Trio

1
O mistério da noite eleitoral foi a comoção de Paulo Portas. Sempre lhe apanhei aquele sorriso incontrolável de pose cínica, de um teatro maior que a sua pessoa. Agora o homem comoveu-se em directo e não sei como interpretar: kitsch narcísico (sou tão bom, não sou? salvei o partido da inexistência, tenho de ser mesmo bom), respirar fundo (a sua sobrevivência política sempre está assegurada mais uns meses), ou densidade da personagem?

2
O sinal da noite foi o facies de Sócrates.
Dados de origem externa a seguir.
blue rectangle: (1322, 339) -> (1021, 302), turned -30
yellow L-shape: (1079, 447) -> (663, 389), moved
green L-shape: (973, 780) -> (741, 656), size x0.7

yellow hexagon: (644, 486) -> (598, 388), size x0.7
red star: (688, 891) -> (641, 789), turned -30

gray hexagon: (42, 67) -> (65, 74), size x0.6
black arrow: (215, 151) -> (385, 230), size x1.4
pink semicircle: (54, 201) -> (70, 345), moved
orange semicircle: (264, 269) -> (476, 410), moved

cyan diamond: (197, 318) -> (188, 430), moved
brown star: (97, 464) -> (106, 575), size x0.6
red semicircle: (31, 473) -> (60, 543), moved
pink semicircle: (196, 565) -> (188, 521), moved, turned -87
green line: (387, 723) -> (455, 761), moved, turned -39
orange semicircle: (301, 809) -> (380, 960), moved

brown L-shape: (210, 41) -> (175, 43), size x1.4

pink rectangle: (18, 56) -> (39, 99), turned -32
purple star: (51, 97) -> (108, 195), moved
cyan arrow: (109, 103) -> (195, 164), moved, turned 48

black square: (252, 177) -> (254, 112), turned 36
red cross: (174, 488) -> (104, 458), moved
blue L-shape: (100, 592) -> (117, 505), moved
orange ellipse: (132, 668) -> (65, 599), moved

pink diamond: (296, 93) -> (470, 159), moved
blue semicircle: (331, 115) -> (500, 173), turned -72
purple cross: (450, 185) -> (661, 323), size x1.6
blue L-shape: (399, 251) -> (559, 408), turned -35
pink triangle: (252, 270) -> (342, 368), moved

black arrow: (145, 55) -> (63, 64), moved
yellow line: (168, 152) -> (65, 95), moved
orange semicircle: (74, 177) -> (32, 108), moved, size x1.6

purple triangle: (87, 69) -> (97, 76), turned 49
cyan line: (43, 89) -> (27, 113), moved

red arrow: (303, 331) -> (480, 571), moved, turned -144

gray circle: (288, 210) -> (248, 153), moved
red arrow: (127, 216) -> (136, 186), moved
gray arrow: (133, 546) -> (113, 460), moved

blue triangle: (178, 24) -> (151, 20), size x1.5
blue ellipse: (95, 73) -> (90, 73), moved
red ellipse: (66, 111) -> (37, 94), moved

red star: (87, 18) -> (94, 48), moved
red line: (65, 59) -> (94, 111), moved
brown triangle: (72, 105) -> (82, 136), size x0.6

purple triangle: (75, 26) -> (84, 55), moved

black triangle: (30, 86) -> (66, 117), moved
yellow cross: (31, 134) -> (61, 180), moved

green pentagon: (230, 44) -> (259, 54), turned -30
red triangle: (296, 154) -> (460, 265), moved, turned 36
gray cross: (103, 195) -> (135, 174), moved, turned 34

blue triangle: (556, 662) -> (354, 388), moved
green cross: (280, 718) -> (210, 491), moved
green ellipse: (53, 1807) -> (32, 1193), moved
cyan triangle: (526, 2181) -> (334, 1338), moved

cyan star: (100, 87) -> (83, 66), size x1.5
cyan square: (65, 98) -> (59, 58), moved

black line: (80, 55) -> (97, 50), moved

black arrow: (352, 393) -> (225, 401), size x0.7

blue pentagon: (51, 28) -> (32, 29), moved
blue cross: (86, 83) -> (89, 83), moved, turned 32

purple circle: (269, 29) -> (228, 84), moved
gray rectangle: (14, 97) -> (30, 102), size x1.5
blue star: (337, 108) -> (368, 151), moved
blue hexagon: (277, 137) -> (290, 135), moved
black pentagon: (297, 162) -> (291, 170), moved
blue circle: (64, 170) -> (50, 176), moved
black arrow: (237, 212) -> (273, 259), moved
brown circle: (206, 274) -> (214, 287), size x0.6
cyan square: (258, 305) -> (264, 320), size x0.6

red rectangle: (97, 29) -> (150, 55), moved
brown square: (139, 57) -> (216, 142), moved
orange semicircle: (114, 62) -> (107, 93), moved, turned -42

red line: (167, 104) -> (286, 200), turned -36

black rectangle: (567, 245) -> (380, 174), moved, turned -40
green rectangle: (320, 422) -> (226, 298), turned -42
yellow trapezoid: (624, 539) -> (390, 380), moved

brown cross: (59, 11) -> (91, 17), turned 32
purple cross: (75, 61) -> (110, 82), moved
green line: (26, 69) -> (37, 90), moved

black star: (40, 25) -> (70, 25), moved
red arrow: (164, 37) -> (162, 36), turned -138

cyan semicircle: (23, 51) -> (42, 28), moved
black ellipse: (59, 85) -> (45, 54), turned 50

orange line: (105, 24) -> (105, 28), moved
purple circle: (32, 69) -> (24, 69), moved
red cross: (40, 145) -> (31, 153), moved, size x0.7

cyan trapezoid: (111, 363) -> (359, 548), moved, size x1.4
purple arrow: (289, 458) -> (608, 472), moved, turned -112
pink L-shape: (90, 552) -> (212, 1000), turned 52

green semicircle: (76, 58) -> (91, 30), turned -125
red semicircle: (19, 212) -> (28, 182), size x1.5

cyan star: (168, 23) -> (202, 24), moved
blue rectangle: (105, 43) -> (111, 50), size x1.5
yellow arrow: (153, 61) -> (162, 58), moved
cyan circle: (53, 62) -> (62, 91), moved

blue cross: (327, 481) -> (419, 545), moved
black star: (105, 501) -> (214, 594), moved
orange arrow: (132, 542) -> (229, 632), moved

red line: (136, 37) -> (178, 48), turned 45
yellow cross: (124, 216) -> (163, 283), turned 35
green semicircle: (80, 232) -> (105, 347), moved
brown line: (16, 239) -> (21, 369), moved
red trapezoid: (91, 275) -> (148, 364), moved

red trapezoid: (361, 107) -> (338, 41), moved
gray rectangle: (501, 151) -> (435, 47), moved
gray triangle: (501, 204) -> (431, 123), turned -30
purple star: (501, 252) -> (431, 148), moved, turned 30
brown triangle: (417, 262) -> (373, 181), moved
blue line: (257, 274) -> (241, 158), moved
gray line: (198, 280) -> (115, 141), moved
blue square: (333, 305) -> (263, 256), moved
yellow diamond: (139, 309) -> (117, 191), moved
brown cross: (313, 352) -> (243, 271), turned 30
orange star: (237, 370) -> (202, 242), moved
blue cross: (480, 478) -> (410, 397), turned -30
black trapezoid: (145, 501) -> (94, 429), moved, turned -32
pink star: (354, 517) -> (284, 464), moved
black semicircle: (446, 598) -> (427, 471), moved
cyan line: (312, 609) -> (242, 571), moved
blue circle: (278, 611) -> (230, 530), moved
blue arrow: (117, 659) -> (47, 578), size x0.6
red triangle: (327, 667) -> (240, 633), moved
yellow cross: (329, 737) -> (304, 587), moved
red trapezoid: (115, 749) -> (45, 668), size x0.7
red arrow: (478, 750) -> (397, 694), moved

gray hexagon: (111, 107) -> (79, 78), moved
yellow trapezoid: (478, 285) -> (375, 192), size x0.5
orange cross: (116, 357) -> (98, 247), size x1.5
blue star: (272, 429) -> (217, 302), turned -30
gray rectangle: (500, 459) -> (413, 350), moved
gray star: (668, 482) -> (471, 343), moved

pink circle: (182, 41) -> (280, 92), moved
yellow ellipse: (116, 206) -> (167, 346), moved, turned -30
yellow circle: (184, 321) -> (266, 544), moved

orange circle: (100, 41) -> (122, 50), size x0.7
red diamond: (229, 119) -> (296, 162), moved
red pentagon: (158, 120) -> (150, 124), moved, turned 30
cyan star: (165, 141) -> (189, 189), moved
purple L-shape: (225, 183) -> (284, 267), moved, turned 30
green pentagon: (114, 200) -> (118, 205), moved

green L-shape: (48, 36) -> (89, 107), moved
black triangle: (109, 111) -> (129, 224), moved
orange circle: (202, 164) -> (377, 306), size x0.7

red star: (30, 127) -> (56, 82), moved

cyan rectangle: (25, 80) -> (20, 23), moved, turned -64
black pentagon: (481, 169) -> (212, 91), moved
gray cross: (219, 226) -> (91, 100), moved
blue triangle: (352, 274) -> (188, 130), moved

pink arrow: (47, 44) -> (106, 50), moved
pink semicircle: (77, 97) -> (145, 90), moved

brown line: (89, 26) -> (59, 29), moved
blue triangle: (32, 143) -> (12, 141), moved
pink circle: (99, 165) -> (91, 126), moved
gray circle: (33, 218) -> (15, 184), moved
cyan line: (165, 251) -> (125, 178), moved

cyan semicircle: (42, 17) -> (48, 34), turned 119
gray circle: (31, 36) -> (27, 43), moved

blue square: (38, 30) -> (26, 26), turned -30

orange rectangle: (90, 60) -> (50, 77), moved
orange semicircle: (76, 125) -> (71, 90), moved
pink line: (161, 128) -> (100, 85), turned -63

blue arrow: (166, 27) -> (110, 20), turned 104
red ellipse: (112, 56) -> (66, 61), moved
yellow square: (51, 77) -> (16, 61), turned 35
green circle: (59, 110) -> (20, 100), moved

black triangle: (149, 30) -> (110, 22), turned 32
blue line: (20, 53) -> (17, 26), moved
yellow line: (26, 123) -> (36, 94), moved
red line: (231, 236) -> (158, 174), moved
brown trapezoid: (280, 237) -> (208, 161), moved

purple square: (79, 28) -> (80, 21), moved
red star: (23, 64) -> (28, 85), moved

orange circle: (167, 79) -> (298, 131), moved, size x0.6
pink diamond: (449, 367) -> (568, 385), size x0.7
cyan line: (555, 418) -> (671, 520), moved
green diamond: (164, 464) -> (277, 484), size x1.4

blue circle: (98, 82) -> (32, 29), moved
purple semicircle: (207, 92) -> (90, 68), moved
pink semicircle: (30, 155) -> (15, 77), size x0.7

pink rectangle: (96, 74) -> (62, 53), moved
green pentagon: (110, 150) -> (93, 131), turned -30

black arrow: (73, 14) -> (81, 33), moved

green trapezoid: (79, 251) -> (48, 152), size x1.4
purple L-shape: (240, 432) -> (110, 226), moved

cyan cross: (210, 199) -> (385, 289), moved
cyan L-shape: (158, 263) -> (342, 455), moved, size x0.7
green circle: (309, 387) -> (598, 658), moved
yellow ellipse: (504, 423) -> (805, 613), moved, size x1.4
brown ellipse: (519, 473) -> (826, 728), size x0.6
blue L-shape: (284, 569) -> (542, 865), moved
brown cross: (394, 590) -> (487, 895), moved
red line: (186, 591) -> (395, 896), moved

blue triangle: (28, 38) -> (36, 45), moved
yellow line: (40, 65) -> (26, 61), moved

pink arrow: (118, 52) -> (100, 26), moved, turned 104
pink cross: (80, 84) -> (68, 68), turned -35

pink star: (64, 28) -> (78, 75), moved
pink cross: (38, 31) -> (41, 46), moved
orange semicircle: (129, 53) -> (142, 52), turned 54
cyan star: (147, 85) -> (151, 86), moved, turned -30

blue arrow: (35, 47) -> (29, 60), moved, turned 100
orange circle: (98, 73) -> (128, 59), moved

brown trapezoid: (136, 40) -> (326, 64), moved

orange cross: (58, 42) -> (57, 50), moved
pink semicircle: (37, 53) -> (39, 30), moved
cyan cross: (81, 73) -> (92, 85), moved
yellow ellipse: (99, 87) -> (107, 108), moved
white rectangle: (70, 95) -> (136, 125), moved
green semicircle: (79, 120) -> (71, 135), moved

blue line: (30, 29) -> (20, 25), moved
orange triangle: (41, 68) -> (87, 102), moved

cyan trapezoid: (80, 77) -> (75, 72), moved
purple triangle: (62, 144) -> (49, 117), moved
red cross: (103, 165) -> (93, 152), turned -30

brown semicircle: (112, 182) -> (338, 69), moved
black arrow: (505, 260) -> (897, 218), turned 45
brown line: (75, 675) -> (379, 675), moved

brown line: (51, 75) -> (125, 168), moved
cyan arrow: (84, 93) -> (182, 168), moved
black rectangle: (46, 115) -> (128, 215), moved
Não o que disse, que foi o expectável em todos os aspectos, mas o seu facies, de que desapareceu a arrogância e onde não entrou a derrota. De Manuela Ferreira Leite sabe-se tudo, não será mais do que isto nem menos do que isto. De Sócrates apenas se conhece o governante escudado na maioria absoluta. O animal feroz passa por ser um mito urbano, ou traço defeituoso na versão daqueles que já só o entendem na caricatura de querido líder. Mas foi precisamente esse animal feroz quem compareceu no Altis. Agustina faria dele uma nova versão de "os meninos de oiro", naquele sentido em que o excitante romanesco de uma personagem determinada e até temerária se sobrepõe à tecnicidade das ponderações desapaixonadas do bem público. O excitante romanesco é mais profundamente político porque aparenta não se conformar ao real. Os que acham que Sócrates só funciona na irrealidade do querido líder estão a subestimar o seu instinto político. Desse ponto de vista, os próximos meses prometem ser dos mais interessantes da vida política nacional desde há muito. Mas não se preocupem, já há cronistas do reino qb, e esta nota leva apenas o tempo de chegar o camião do lixo e eu recomeçar os afazeres.

3
Miguel Portas, Marisa Matias e Rui Tavares — nem todos os trios de que gosto são de jazz.